In Review

Tennessee’s Rose: blooming and beautiful

By C.S. GILBERT

Tennessee’s Rose,” the staged reading developed and directed by the omni-talented Rebecca Tomlinson and presented March 15 by the Key West Tennessee Williams Exhibit as part of its annual celebration of the playwright’s March birthday, is a carefully researched and sweetly woven multi-media collage of journalism, literature, music and most of all “The Glass Menagerie.”

The advertisement of a staged reading, I thought, implied that the performance would be of a play, possbly about the closeness of he relationship between the sibrings. I was wrong. This production is a skillful collection of drama, journalism, literature, music, symbol and poetry—in short, an original documentary designed to enlighten, educate, debunk, question and ultimately elevate and honor the sibling relationship between Tennessee Williams and Rose, his older sister and clearly obviously his muse, who was lobotomized, probably on the basis of misdiagnosis, as a very young woman, “effectively erasing her as a person.”

Culture Vulture usually resists descussing a production with anyone before the review is written. A casual comment to the accomplished artist in many media (her charcoal and pastels are truly outstanding) and milinary maven Judi Bradford during the most recent Walk on White turned this whole review on its head.

This performance is indeed a documentary; one wants to invite Mike Marrero and Quincy Perkins into a studio and see how they could create a screenplay for the disparate obits, interviews, short stories and the dominate dramatic scenes from “The Glass Menagerie,” Williams’ first Broadway hit.

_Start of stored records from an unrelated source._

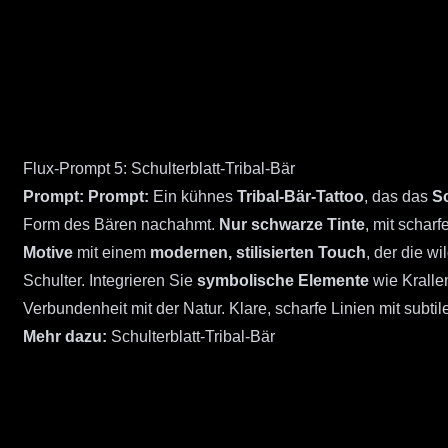
Flux-Prompt 5: Schulterblatt-Tribal-Bär
Prompt:
Prompt:
Ein kühnes
Tribal-Bär-Tattoo
, das das
Sc
Form des Bären nachahmt.
Nur schwarze Tinte
, mit schar
Motive
mit einem
modernen, stilisierten Touch
, der die w
Schulter. Integrieren Sie
symbolische Elemente
wie Krallen
Verbundenheit mit der Natur. Klare, scharfe Linien mit subtil
Mehr dazu:
Schulterblatt-Tribal-Bär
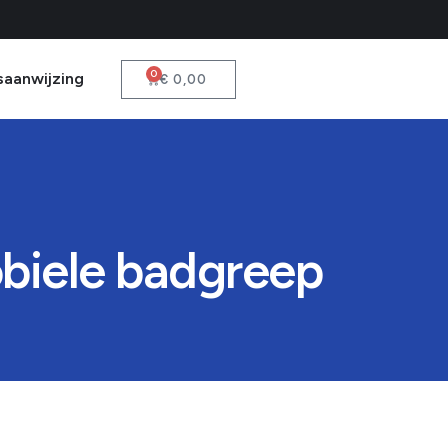
0
saanwijzing
€
0,00
obiele badgreep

Beginning with the end, reading exerps from Rose’s obituary in several perodicals, this production movedc quickly enough into a flowing stream of Williams’ short stories, essays, letters, memoirs, interviews and poetry as well as observations from medical literature then and now. The fairly well-known report that Rose had accused her father of sexually abusing her could neither be proved nor disproved and was thus simply offered as one more detail in the psychopathology of this family.

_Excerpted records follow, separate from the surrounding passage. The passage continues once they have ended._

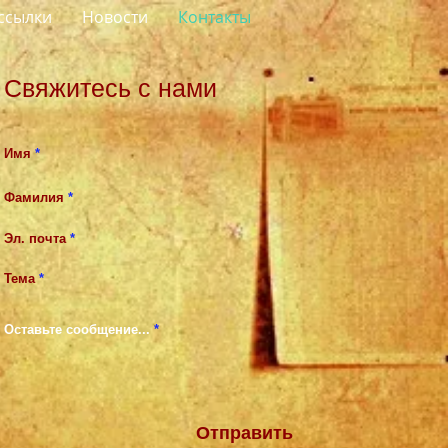
ссылки
Новости
Контакты
Свяжитесь с нами
Имя
Фамилия
Эл. почта
Тема
Оставьте сообщение...
Отправить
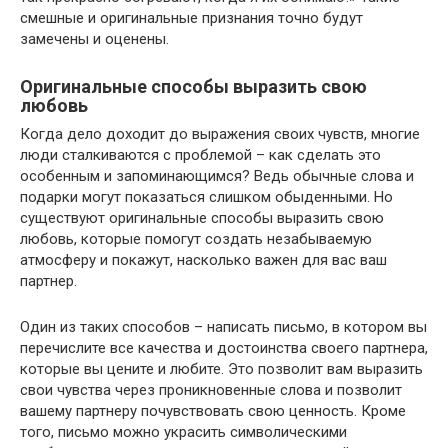
смешные и оригинальные признания точно будут
замечены и оценены.
Оригинальные способы выразить свою
любовь
Когда дело доходит до выражения своих чувств, многие
люди сталкиваются с проблемой – как сделать это
особенным и запоминающимся? Ведь обычные слова и
подарки могут показаться слишком обыденными. Но
существуют оригинальные способы выразить свою
любовь, которые помогут создать незабываемую
атмосферу и покажут, насколько важен для вас ваш
партнер.
Один из таких способов – написать письмо, в котором вы
перечислите все качества и достоинства своего партнера,
которые вы цените и любите. Это позволит вам выразить
свои чувства через проникновенные слова и позволит
вашему партнеру почувствовать свою ценность. Кроме
того, письмо можно украсить символическими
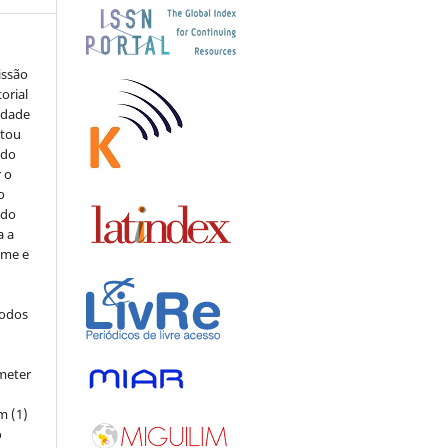
issão
orial
sidade
stou
 do
r o
o
 do
a a
ome e
todos
meter
m (1)
o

The show was a beautifully realized presentation – so congratulations to Tomlinson, the sponsoring Tennessee Williams Exhibit, TSKW, the Key West Theater and actors Mark Watson (whose characterization of Tom was rather more intense than usual), Connie Hurst and Susannah Wells and especially Neal Ruchman, in his successful local theatrical debut. Violinist William Weinstein augmented the mood both between scenes and occasionally floating just under the dialogue. Crew support was provided by Mary Piszker, stage manager and Mike Marrero, lights and sound.

Still, I would love to see a screenplay for a pure documentary on the subject. It could be a significant release nationally and internationally.

Tennessee’s Rose” was videotaped, so one can hope for a public screening down the line. It’s a must-see for Tennessee Williams fans.